Anish Moonka@anishmoonka

Winston Churchill fought his depression with bricks. He'd lay them for hours at his country home in Kent. He joined the bricklayers' union. And in 1921 he wrote about why it worked. It took psychology another 75 years to catch up. He called his depression the "Black Dog." It followed him for decades. His method for fighting it back was as basic as it sounds: laying brick after brick, hour after hour. Churchill spelled out his theory in a long essay for The Strand Magazine. People who think for a living, he wrote, can't fix a tired brain just by resting it. They have to use a different part of themselves. The part that moves the eyes and the hands. Woodworking, chemistry, bookbinding, bricklaying, painting. Anything that drags the body into a problem the mind can't solve by itself. Modern psychology now calls this behavioral activation. It's one of the most-studied depression treatments out there. Depression sets a behavior trap. You feel bad, so you stop doing things, and doing less means less to feel good about. Feeling worse makes you do even less. The loop tightens until you can't breathe inside it. Behavioral activation breaks the loop from the action side. You schedule the activity first, even when every part of you doesn't want to. Doing it produces small rewards: a wall gets straighter, a painting fills in, a messy room gets clean. Those small rewards slowly rewire the brain.

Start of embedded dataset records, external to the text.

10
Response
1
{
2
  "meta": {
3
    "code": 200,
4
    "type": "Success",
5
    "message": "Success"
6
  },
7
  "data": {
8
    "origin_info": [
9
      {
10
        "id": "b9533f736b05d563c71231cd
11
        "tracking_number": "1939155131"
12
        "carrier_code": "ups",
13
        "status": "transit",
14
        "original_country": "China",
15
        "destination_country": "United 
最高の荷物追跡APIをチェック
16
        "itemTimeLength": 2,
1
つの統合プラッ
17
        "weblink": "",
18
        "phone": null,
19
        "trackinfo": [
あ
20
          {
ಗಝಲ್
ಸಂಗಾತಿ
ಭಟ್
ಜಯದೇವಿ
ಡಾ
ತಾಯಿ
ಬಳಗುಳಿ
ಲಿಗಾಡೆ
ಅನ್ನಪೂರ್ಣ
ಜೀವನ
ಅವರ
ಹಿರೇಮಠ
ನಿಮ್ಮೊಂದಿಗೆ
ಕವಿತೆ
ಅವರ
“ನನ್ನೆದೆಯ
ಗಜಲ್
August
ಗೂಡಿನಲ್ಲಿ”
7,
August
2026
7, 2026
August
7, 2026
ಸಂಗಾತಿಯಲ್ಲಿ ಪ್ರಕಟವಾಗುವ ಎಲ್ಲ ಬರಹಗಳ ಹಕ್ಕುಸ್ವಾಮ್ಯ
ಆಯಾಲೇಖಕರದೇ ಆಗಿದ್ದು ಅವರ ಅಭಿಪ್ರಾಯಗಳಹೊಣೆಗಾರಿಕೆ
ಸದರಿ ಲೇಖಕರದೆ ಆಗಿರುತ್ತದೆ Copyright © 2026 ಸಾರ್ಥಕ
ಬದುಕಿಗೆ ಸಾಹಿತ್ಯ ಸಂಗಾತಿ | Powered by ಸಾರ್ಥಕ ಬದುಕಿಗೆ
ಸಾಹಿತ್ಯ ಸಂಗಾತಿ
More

Action comes first, and the feeling follows. Researchers at the University of Washington put this to the test in 2006. They studied 241 adults with major depression and compared three treatments: behavioral activation, regular talk therapy, and antidepressants. For the people who were most severely depressed, behavioral activation matched the drugs. It beat the talk therapy. A 2014 review of more than 1,500 patients across 26 trials backed up the result. Physical work like bricklaying does something extra on top of this. It crowds out rumination, the looping bad thoughts that grind people down during the worst stretches of depression. Bricklaying needs both hands and gives feedback brick by brick: each one is straight or crooked. After an hour you can see exactly how much wall you built. No room left for the mental chewing. The line George Mack used in his post, "depression hates a moving target," is good poetry. The science behind it is sharper. Depression hates a brain that has somewhere else to be.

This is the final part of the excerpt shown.